-- RECORD EXTRACTS follows --

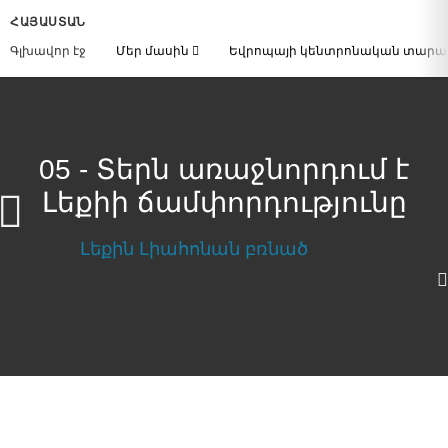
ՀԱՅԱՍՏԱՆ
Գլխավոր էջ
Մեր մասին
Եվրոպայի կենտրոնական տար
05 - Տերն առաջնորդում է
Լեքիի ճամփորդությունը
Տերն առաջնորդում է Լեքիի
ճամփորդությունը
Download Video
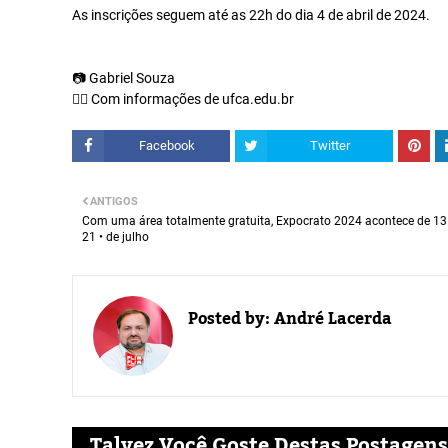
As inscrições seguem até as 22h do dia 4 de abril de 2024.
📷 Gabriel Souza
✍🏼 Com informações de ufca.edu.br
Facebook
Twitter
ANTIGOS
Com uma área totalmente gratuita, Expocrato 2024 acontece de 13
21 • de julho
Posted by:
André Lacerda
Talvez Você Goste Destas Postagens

-- RECORD EXTRACTS concluded --
-- RECORD EXTRACTS follows --

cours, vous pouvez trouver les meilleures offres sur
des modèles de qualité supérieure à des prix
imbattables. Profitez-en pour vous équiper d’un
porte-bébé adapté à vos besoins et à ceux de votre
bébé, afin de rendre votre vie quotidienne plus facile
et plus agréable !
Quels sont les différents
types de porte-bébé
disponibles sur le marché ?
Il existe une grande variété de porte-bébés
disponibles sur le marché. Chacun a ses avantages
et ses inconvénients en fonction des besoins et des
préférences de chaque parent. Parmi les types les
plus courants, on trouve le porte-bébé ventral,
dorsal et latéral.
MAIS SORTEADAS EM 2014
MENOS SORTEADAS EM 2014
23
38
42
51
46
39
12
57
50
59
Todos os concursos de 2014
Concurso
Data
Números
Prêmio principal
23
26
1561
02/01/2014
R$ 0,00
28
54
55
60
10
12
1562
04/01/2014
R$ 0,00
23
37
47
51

-- RECORD EXTRACTS concluded --

- [EXERCISE DESCRIPTION]: How many of the lines above contain the word "types"? Only the number should be given.

- [FINAL ANSWER]: 2